Les carnets saisis de Leire Díez révèlent un réseau lié au PSOE visant à entraver les enquêtes judiciaires à travers les institutions espagnoles
Les agendas confisqués à l'ancienne militante du PSOE Leire Díez, dite « la plombière », dessinent un effort coordonné pour interférer dans des affaires judiciaires sensibles, impliquant le parquet général, la direction de la Garde civile et des cadres du parti.
Un réseau d'influence
Les agendas saisis par l'Unité centrale opérationnelle (UCO) de la Garde civile chez l'ancienne membre du PSOE Leire Díez détaillent une campagne systématique visant à saper les procédures judiciaires qui menaçaient le parti socialiste, le gouvernement et le président Pedro Sánchez. Le juge Santiago Pedraz, de l'Audiencia Nacional, enquête sur ce qu'il décrit comme une conspiration pilotée depuis le siège du parti, rue Ferraz, et prétendument orchestrée par l'ancien secrétaire à l'Organisation du PSOE, Santos Cerdán.
Des rencontres au plus haut niveau
Les notes de Díez montrent une série de visites dans des institutions de l'État. En mars et avril 2025, elle a rencontré au parquet général Diego Villafañe, alors homme de confiance du procureur général Álvaro García Ortiz, et la procureure Beatriz López Pesquera. Ces entretiens, que le parquet n'a reconnus qu'après une demande judiciaire, ont eu lieu alors que la première procédure pénale contre Díez était déjà ouverte. Elle a également eu au moins deux réunions avec le directeur de la Garde civile en exercice, documentées dans l'enquête comme des tentatives de s'informer ou d'influer sur des enquêtes en cours.

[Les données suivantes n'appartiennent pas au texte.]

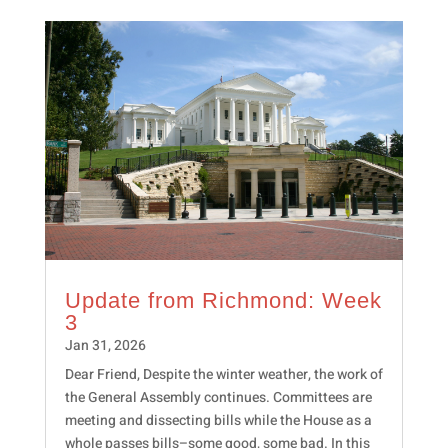
Update from Richmond: Week
3
Jan 31, 2026
Dear Friend, Despite the winter weather, the work of
the General Assembly continues. Committees are
meeting and dissecting bills while the House as a
whole passes bills–some good, some bad. In this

Le mécanisme financier et le groupe WhatsApp
Díez, l'homme d'affaires Vicente Fernández et l'entrepreneur de Pampelune Antxon Alonso géraient un groupe WhatsApp appelé « Hirurok » — « nous trois » en basque. Le rapport de l'UCO évoque une conversation du 12 mai 2024 où Díez a confié à Fernández que Cerdán avait l'intention de lui verser des paiements par l'intermédiaire de la société Andalukadi SL, dont elle est l'unique associée. Lorsque Fernández a demandé si l'objet social de l'entreprise, axé sur l'immobilier, était approprié, Díez a répondu :
Conseil. Ça ne peut pas être autre chose. Je ne sais pas si j'aime que cela passe par le cabinet de Gaspar Zarrías.
La défense s'organise
Face à un procès potentiel, certains des mis en examen commencent à prendre leurs distances avec Díez. Un avocat de la défense consulté par La Razón a fait valoir qu'aucune coordination réelle n'existait et que Díez exagérait son influence :
La stratégie consiste à présenter chaque suspect comme agissant séparément pour améliorer sa propre situation juridique, sans connaître les activités plus obscures attribuées à Díez.Tout cela était davantage dans sa tête qu'une véritable base d'actions. La preuve, c'est que de tout ce qu'elle promettait, elle n'a rien obtenu, parce qu'elle n'avait aucun levier.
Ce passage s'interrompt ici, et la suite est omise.